As a way to encourage democratization, an extended American occupation of Iraq would be just policy. Would a long-term occupation also be wise policy? That is the more difficult question. Since democratization will be more lengthy and difficult in Iraq than in postwar Japan, America will have to marshal its will and resources for a stressful and challenging enterprise. If the Iraqi returnees turn out to be poor democratizers, or if America finds it difficult to exercise great and lasting influence without quite seeming to do so, the chances of an Arab nationalist reaction or internal American divisions are high.
Thus, Kurtz's autocratic vision has two goals. One is to educate New American Students to supply the intellectual and "moral" guidance for the Iraqi colony and train the "liberalizing elite" that will "civilize" the country (and whatever other states the US might choose to bring into its empire at a later time). The other is aimed at the domestic US situation - the prevention of "internal American divisions" by ensuring that the people most likely to lead any real dissidence are effectively silenced by being made jobless.

(An aside: Kurtz's deep intellectual dishonesty is also made clear numerous times in his essay, but I will mention only two here. Although Kurtz's main thesis is that the British imperial project laid the foundations of democracy in the later independent India, he never once (in over 7,000 words) mentions Pakistan. Of course, Pakistan was also part of the British-controlled India, but Kurtz's analysis seemingly isn't powerful enough to take this inconvenient fact into consideration. Hello, Mr. Kurtz? How does the history of the undemocratic - and increasingly problematic - Pakistan since its independence fit into your rosy vision of the successful "democratic imperialism"?)

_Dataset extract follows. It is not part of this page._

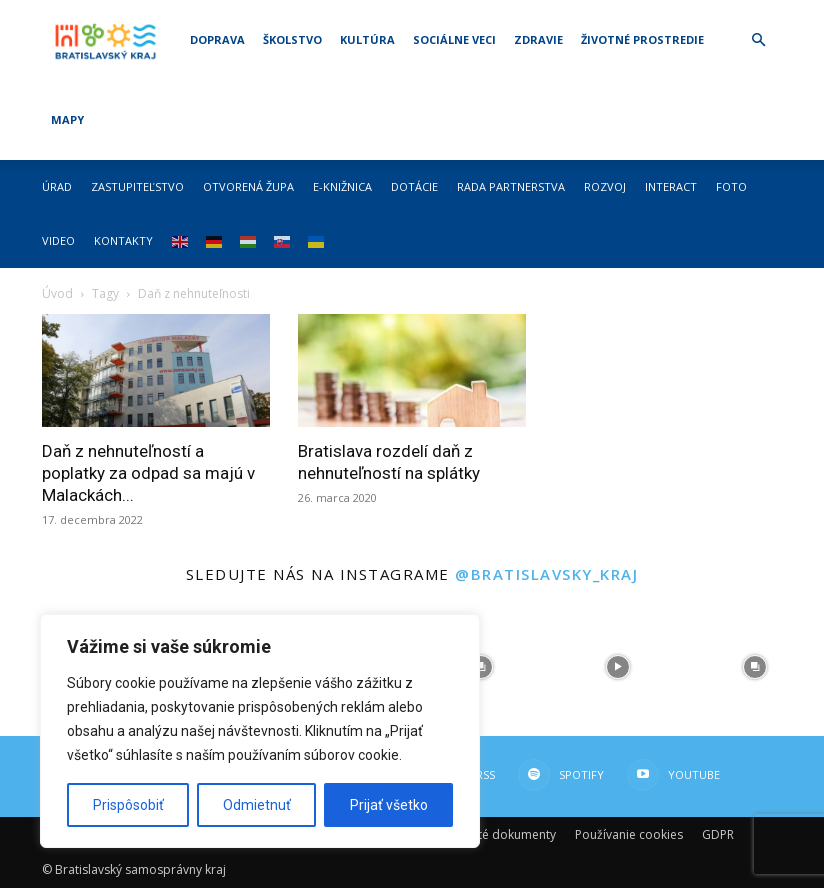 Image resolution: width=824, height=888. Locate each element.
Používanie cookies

Opponents of America's move towards empire often do not grasp what its proponents have long understood - that situations are not unchangeable and that people can be led. People like Kurtz know this, and they know that the surest means of effecting a radical kind of change (over the long term, to be sure, but this is how they see things in any event) is through education. This new assault on academic freedom must be seen as part of the larger "Gleichschaltung" which is going on in American society and which is already visible in the realms of politics (e.g., the redistricting debacle in Texas), media consolidation, and finance (tax cuts that greatly favor the wealthy over the poor) - all of which are deliberate far-right projects to maintain a long-term/permanent hold on power and reshape American society to serve their interests and aims. Yet, in the long run, the attack against education may turn out to be the most important. For while the others are aimed at establishing and strengthening the aristocracy of the American empire, only control of education will ensure that it works.